The query and analysis result can be displayed in a time series chart. This way, you can easily identify abrupt changes. Each small red circle in the following time series chart represents an anomaly. The chart shows that 15 anomalies are detected within the specified time range.
Alert monitoring rule
You can create an alert monitoring rule based on the obtained query and analysis result. For more information, see Create an alert monitoring rule for logs. You need to take note of the following parameters:
Set the Trigger Condition parameter to the query result contains, >, 5, anomaly_prob > 0. An alert is triggered when the number of times that anomalies are detected exceeds 5 within the last 4 hours.
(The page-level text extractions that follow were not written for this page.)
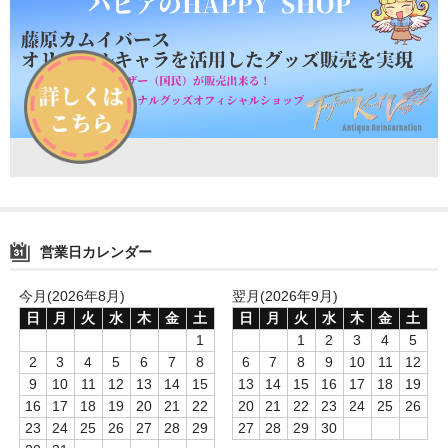
営業日カレンダー
今月(2026年8月)
翌月(2026年9月)
日
月
火
水
木
金
土
日
月
火
水
木
金
土
1
1
2
3
4
5
2
3
4
5
6
7
8
6
7
8
9
10
11
12
9
10
11
12
13
14
15
13
14
15
16
17
18
19
16
17
18
19
20
21
22
20
21
22
23
24
25
26
23
24
25
26
27
28
29
27
28
29
30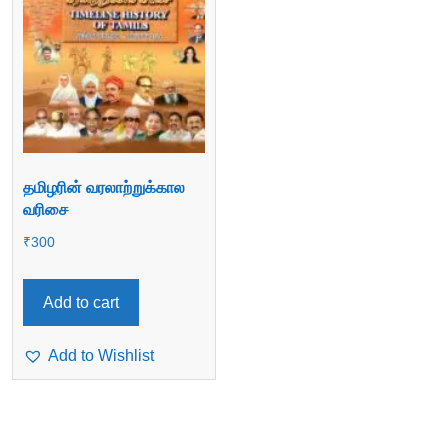
தமிழரின் வரலாற்றுக்கால
வரிசை
₹
300
Add to cart
Add to Wishlist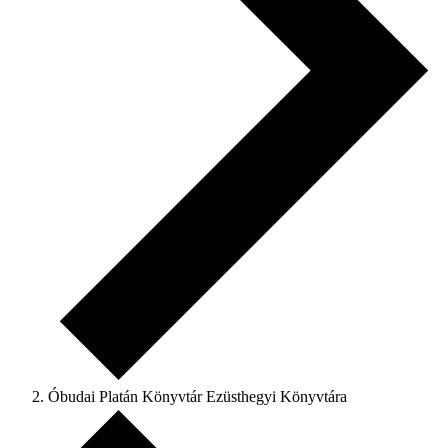
Óbudai Platán Könyvtár Ezüsthegyi Könyvtára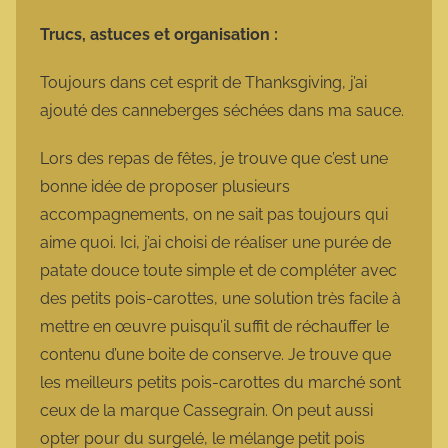
Trucs, astuces et organisation :
Toujours dans cet esprit de Thanksgiving, j’ai
ajouté des canneberges séchées dans ma sauce.
Lors des repas de fêtes, je trouve que c’est une
bonne idée de proposer plusieurs
accompagnements, on ne sait pas toujours qui
aime quoi. Ici, j’ai choisi de réaliser une purée de
patate douce toute simple et de compléter avec
des petits pois-carottes, une solution très facile à
mettre en œuvre puisqu’il suffit de réchauffer le
contenu d’une boite de conserve. Je trouve que
les meilleurs petits pois-carottes du marché sont
ceux de la marque Cassegrain. On peut aussi
opter pour du surgelé, le mélange petit pois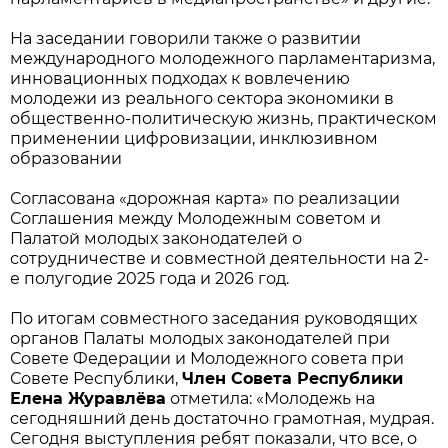
На заседании говорили также о развитии
международного молодежного парламентаризма,
инновационных подходах к вовлечению
молодежи из реального сектора экономики в
общественно-политическую жизнь, практическом
применении цифровизации, инклюзивном
образовании
Согласована «дорожная карта» по реализации
Соглашения между Молодежным советом и
Палатой молодых законодателей о
сотрудничестве и совместной деятельности на 2-
е полугодие 2025 года и 2026 год.
По итогам совместного заседания руководящих
органов Палаты молодых законодателей при
Совете Федерации и Молодежного совета при
Совете Республики,
Член Совета Республики
Елена Журавлёва
отметила: «
Молодежь на
сегодняшний день достаточно грамотная, мудрая.
Сегодня выступления ребят показали, что все, о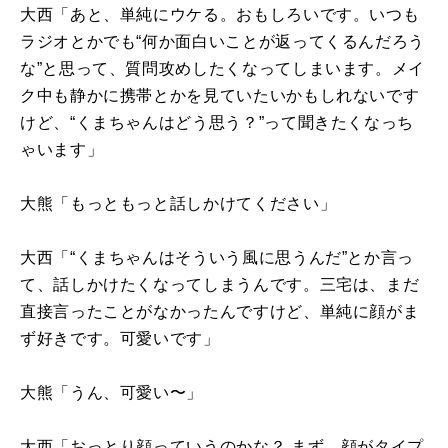
大西「あと、単純にウケる。おもしろいです。いつも
ラジオとかでも“何か面白いことが返ってくるんだろう
な”と思って、質問攻めしたくなってしまいます。メイ
ク中も静かに携帯とかを見ていたいかもしれないです
けど、“くまちゃんはどう思う？”って聞きたくなっち
ゃいます」
大熊「もっともっと話しかけてください」
大西「“くまちゃんはそういう風に思うんだ”とか言っ
て、話しかけたくなってしまうんです。三宅は、まだ
直接言ったことがなかったんですけど、単純に顔がま
ず好きです。可愛いです」
大熊「うん、可愛い〜」
大西「おっとり顔っていうのかな？ まず、顔がタイプ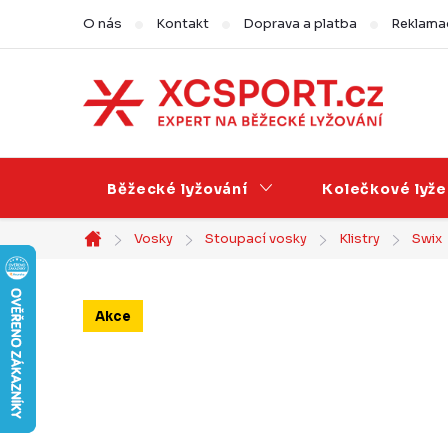
Přejít
O nás
Kontakt
Doprava a platba
Reklamac
na
obsah
Běžecké lyžování
Kolečkové lyže
Vosky
Stoupací vosky
Klistry
Swix
Domů
Akce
Set the Description field in the Add Annotation parameter to the number of times that anomalies are detected exceeds 5 and Alert Template to SLS builtin content template. This way, an alert notification displays the number of anomalies within the last 4 hours.
Alert notification
After the alert monitoring rule is created, you can receive an alert notification in the specified DingTalk group when the number of times that anomalies are detected exceeds 5 within the last 4 hours. You can click View Details to view the log for which an alert is generated to identify root causes.